Les joueurs peuvent y valider normalement leurs tickets auprès d’un guichetier ou par le biais d’une machine en consultant en temps réel les résultats sur des écrans placés en hauteur. Mais le lieu, qui mérite vraiment la visite en raison de l’atmosphère fébrile qui y règne dans l’attente du passage du poteau d’arrivée et parce qu’il offre aussi le visage d’une France très diverse issue de tous les horizons professionnels, a également vocation à servir de laboratoire pour étudier en direct le comportement des joueurs. C’est là que la carte PMU sur le modèle d’une carte Navigo a été notamment expérimentée plusieurs mois avant d’être généralisée sur l’ensemble du territoire.

Dimanche 6 octobre, à l’occasion du 92e Prix de l’Arc de Triomphe, la plus importante course de galop dans le monde, l’Espace Beaubourg affichera naturellement complet pour une course dont les enjeux devraient tourner autour de 20 millions d’euros dans les seules frontières françaises. Dans le même temps, ce montant sera vraisemblablement approché en Asie, continent amoureux fou des courses hippiques à l’instar du Japon qui aura deux partants et favoris dans cette édition 2013 à commencer par le crack Orfèvre qui pourrait devenir le premier cheval japonais de l’histoire à triompher lors de la course phare de Longchamp.

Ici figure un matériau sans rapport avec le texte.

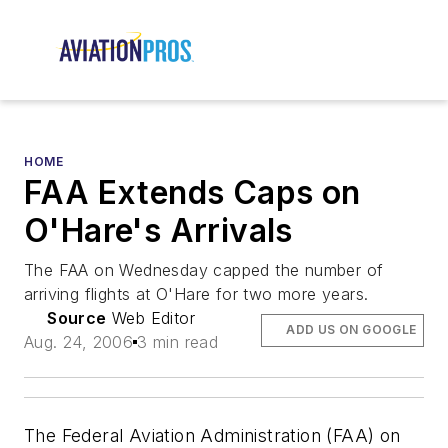
HOME
FAA Extends Caps on
O'Hare's Arrivals
The FAA on Wednesday capped the number of
arriving flights at O'Hare for two more years.
Source
Web Editor
ADD US ON GOOGLE
Aug. 24, 2006
3 min read
The Federal Aviation Administration (FAA) on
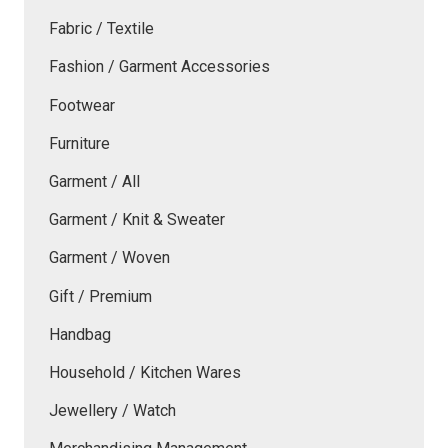
Fabric / Textile
Fashion / Garment Accessories
Footwear
Furniture
Garment / All
Garment / Knit & Sweater
Garment / Woven
Gift / Premium
Handbag
Household / Kitchen Wares
Jewellery / Watch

A l’heure du numérique et des paris en ligne, cet espace high-tech a été, en quelque sorte, à l’avant-garde de la tentative de modernisation du PMU souvent confronté à une image relativement vieillotte voire ringarde. Cette bataille du rajeunissement de l’image de l’enseigne se poursuit tous azimuts et à brides abattues avec, par exemple, la participation de l’équipe de France de football (dont le PMU est partenaire majeur) à une journée de courses, mardi 8 octobre, sur l’hippodrome de Vincennes. Car il s’agit d’essayer de séduire et d’attirer de nouvelles clientèles en leur montrant notamment qu’il y a bien d’autres façons de jouer aux courses que de passer par le bon vieux bar-tabac du coin et de maintenir le niveau des enjeux dont une partie des revenus sert à préserver la continuité de l’élevage français.

La partie est loin d’être gagnée d’autant que ce n’est pas la première offensive sur le sujet. En effet, alors qu’au premier semestre 2013, avec 5,306 milliards d’euros, les enjeux du PMU ont cru de 0,2 % par rapport au premier semestre de l’année 2012 et que le Produit Brut des Jeux global (le PBJ est la différence entre les mises des joueurs et les gains qui leur sont reversés sur les différents jeux), s’est fixé à 1,287 milliard d’euros, soit une progression de 0,8%, une sonnette d’alarme a été tirée.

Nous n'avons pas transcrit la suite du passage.